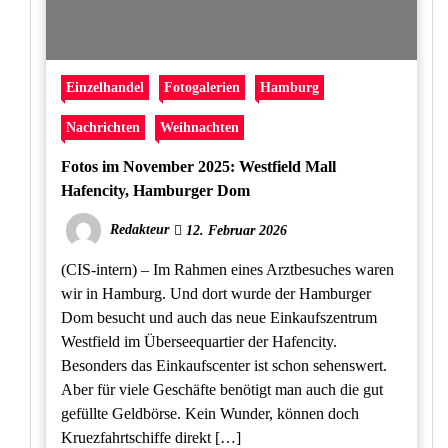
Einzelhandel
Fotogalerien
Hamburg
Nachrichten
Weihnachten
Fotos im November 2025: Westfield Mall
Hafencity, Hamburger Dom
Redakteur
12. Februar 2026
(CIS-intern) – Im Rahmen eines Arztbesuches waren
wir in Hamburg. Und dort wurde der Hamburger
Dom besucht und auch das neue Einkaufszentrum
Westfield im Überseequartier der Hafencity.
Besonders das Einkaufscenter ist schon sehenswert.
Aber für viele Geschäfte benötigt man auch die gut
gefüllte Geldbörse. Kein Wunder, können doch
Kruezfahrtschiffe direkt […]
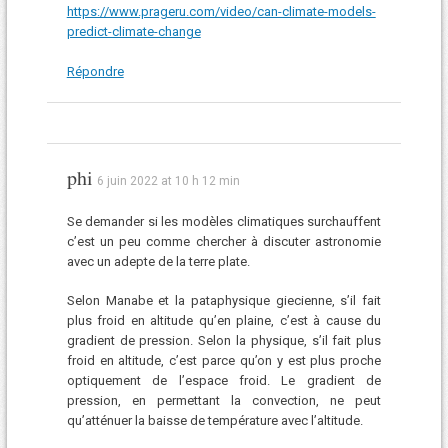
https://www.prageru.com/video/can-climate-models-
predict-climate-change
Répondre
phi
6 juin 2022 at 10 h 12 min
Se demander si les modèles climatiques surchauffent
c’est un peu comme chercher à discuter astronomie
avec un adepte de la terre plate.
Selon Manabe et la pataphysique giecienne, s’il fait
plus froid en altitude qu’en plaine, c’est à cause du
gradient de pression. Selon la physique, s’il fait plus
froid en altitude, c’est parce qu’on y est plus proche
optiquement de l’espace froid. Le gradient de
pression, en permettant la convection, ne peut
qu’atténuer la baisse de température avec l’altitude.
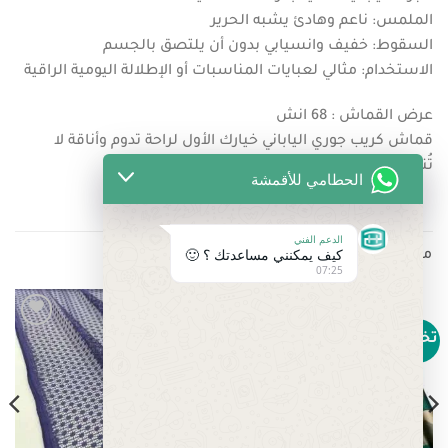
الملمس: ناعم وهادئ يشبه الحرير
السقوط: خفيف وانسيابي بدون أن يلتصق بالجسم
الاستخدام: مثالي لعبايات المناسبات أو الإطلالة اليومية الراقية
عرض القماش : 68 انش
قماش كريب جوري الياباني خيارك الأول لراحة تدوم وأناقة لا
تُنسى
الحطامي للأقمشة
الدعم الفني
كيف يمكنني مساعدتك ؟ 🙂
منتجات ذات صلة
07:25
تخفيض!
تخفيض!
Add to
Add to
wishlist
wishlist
------------
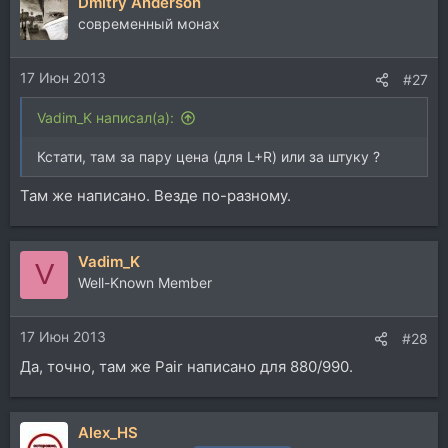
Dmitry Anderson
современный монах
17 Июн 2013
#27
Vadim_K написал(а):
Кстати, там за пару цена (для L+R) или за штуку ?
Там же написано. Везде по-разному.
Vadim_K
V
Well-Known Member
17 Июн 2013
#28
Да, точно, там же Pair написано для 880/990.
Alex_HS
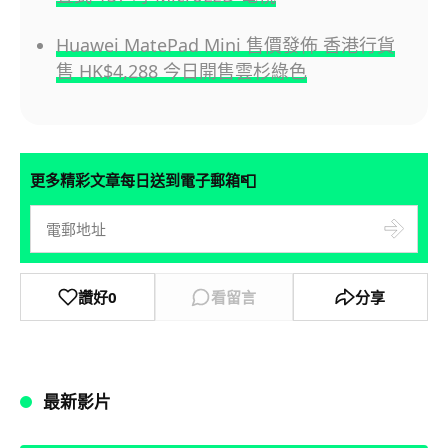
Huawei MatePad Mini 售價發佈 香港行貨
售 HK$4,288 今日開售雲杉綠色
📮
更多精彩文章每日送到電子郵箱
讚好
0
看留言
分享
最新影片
------------
## EXERCISE DIRECTIONS
Look through the entries above. Copy out every line holding the word "froid".

## ANSWER FOR THIS EXERCISE
plus froid en altitude qu’en plaine, c’est à cause du
froid en altitude, c’est parce qu’on y est plus proche
optiquement de l’espace froid. Le gradient de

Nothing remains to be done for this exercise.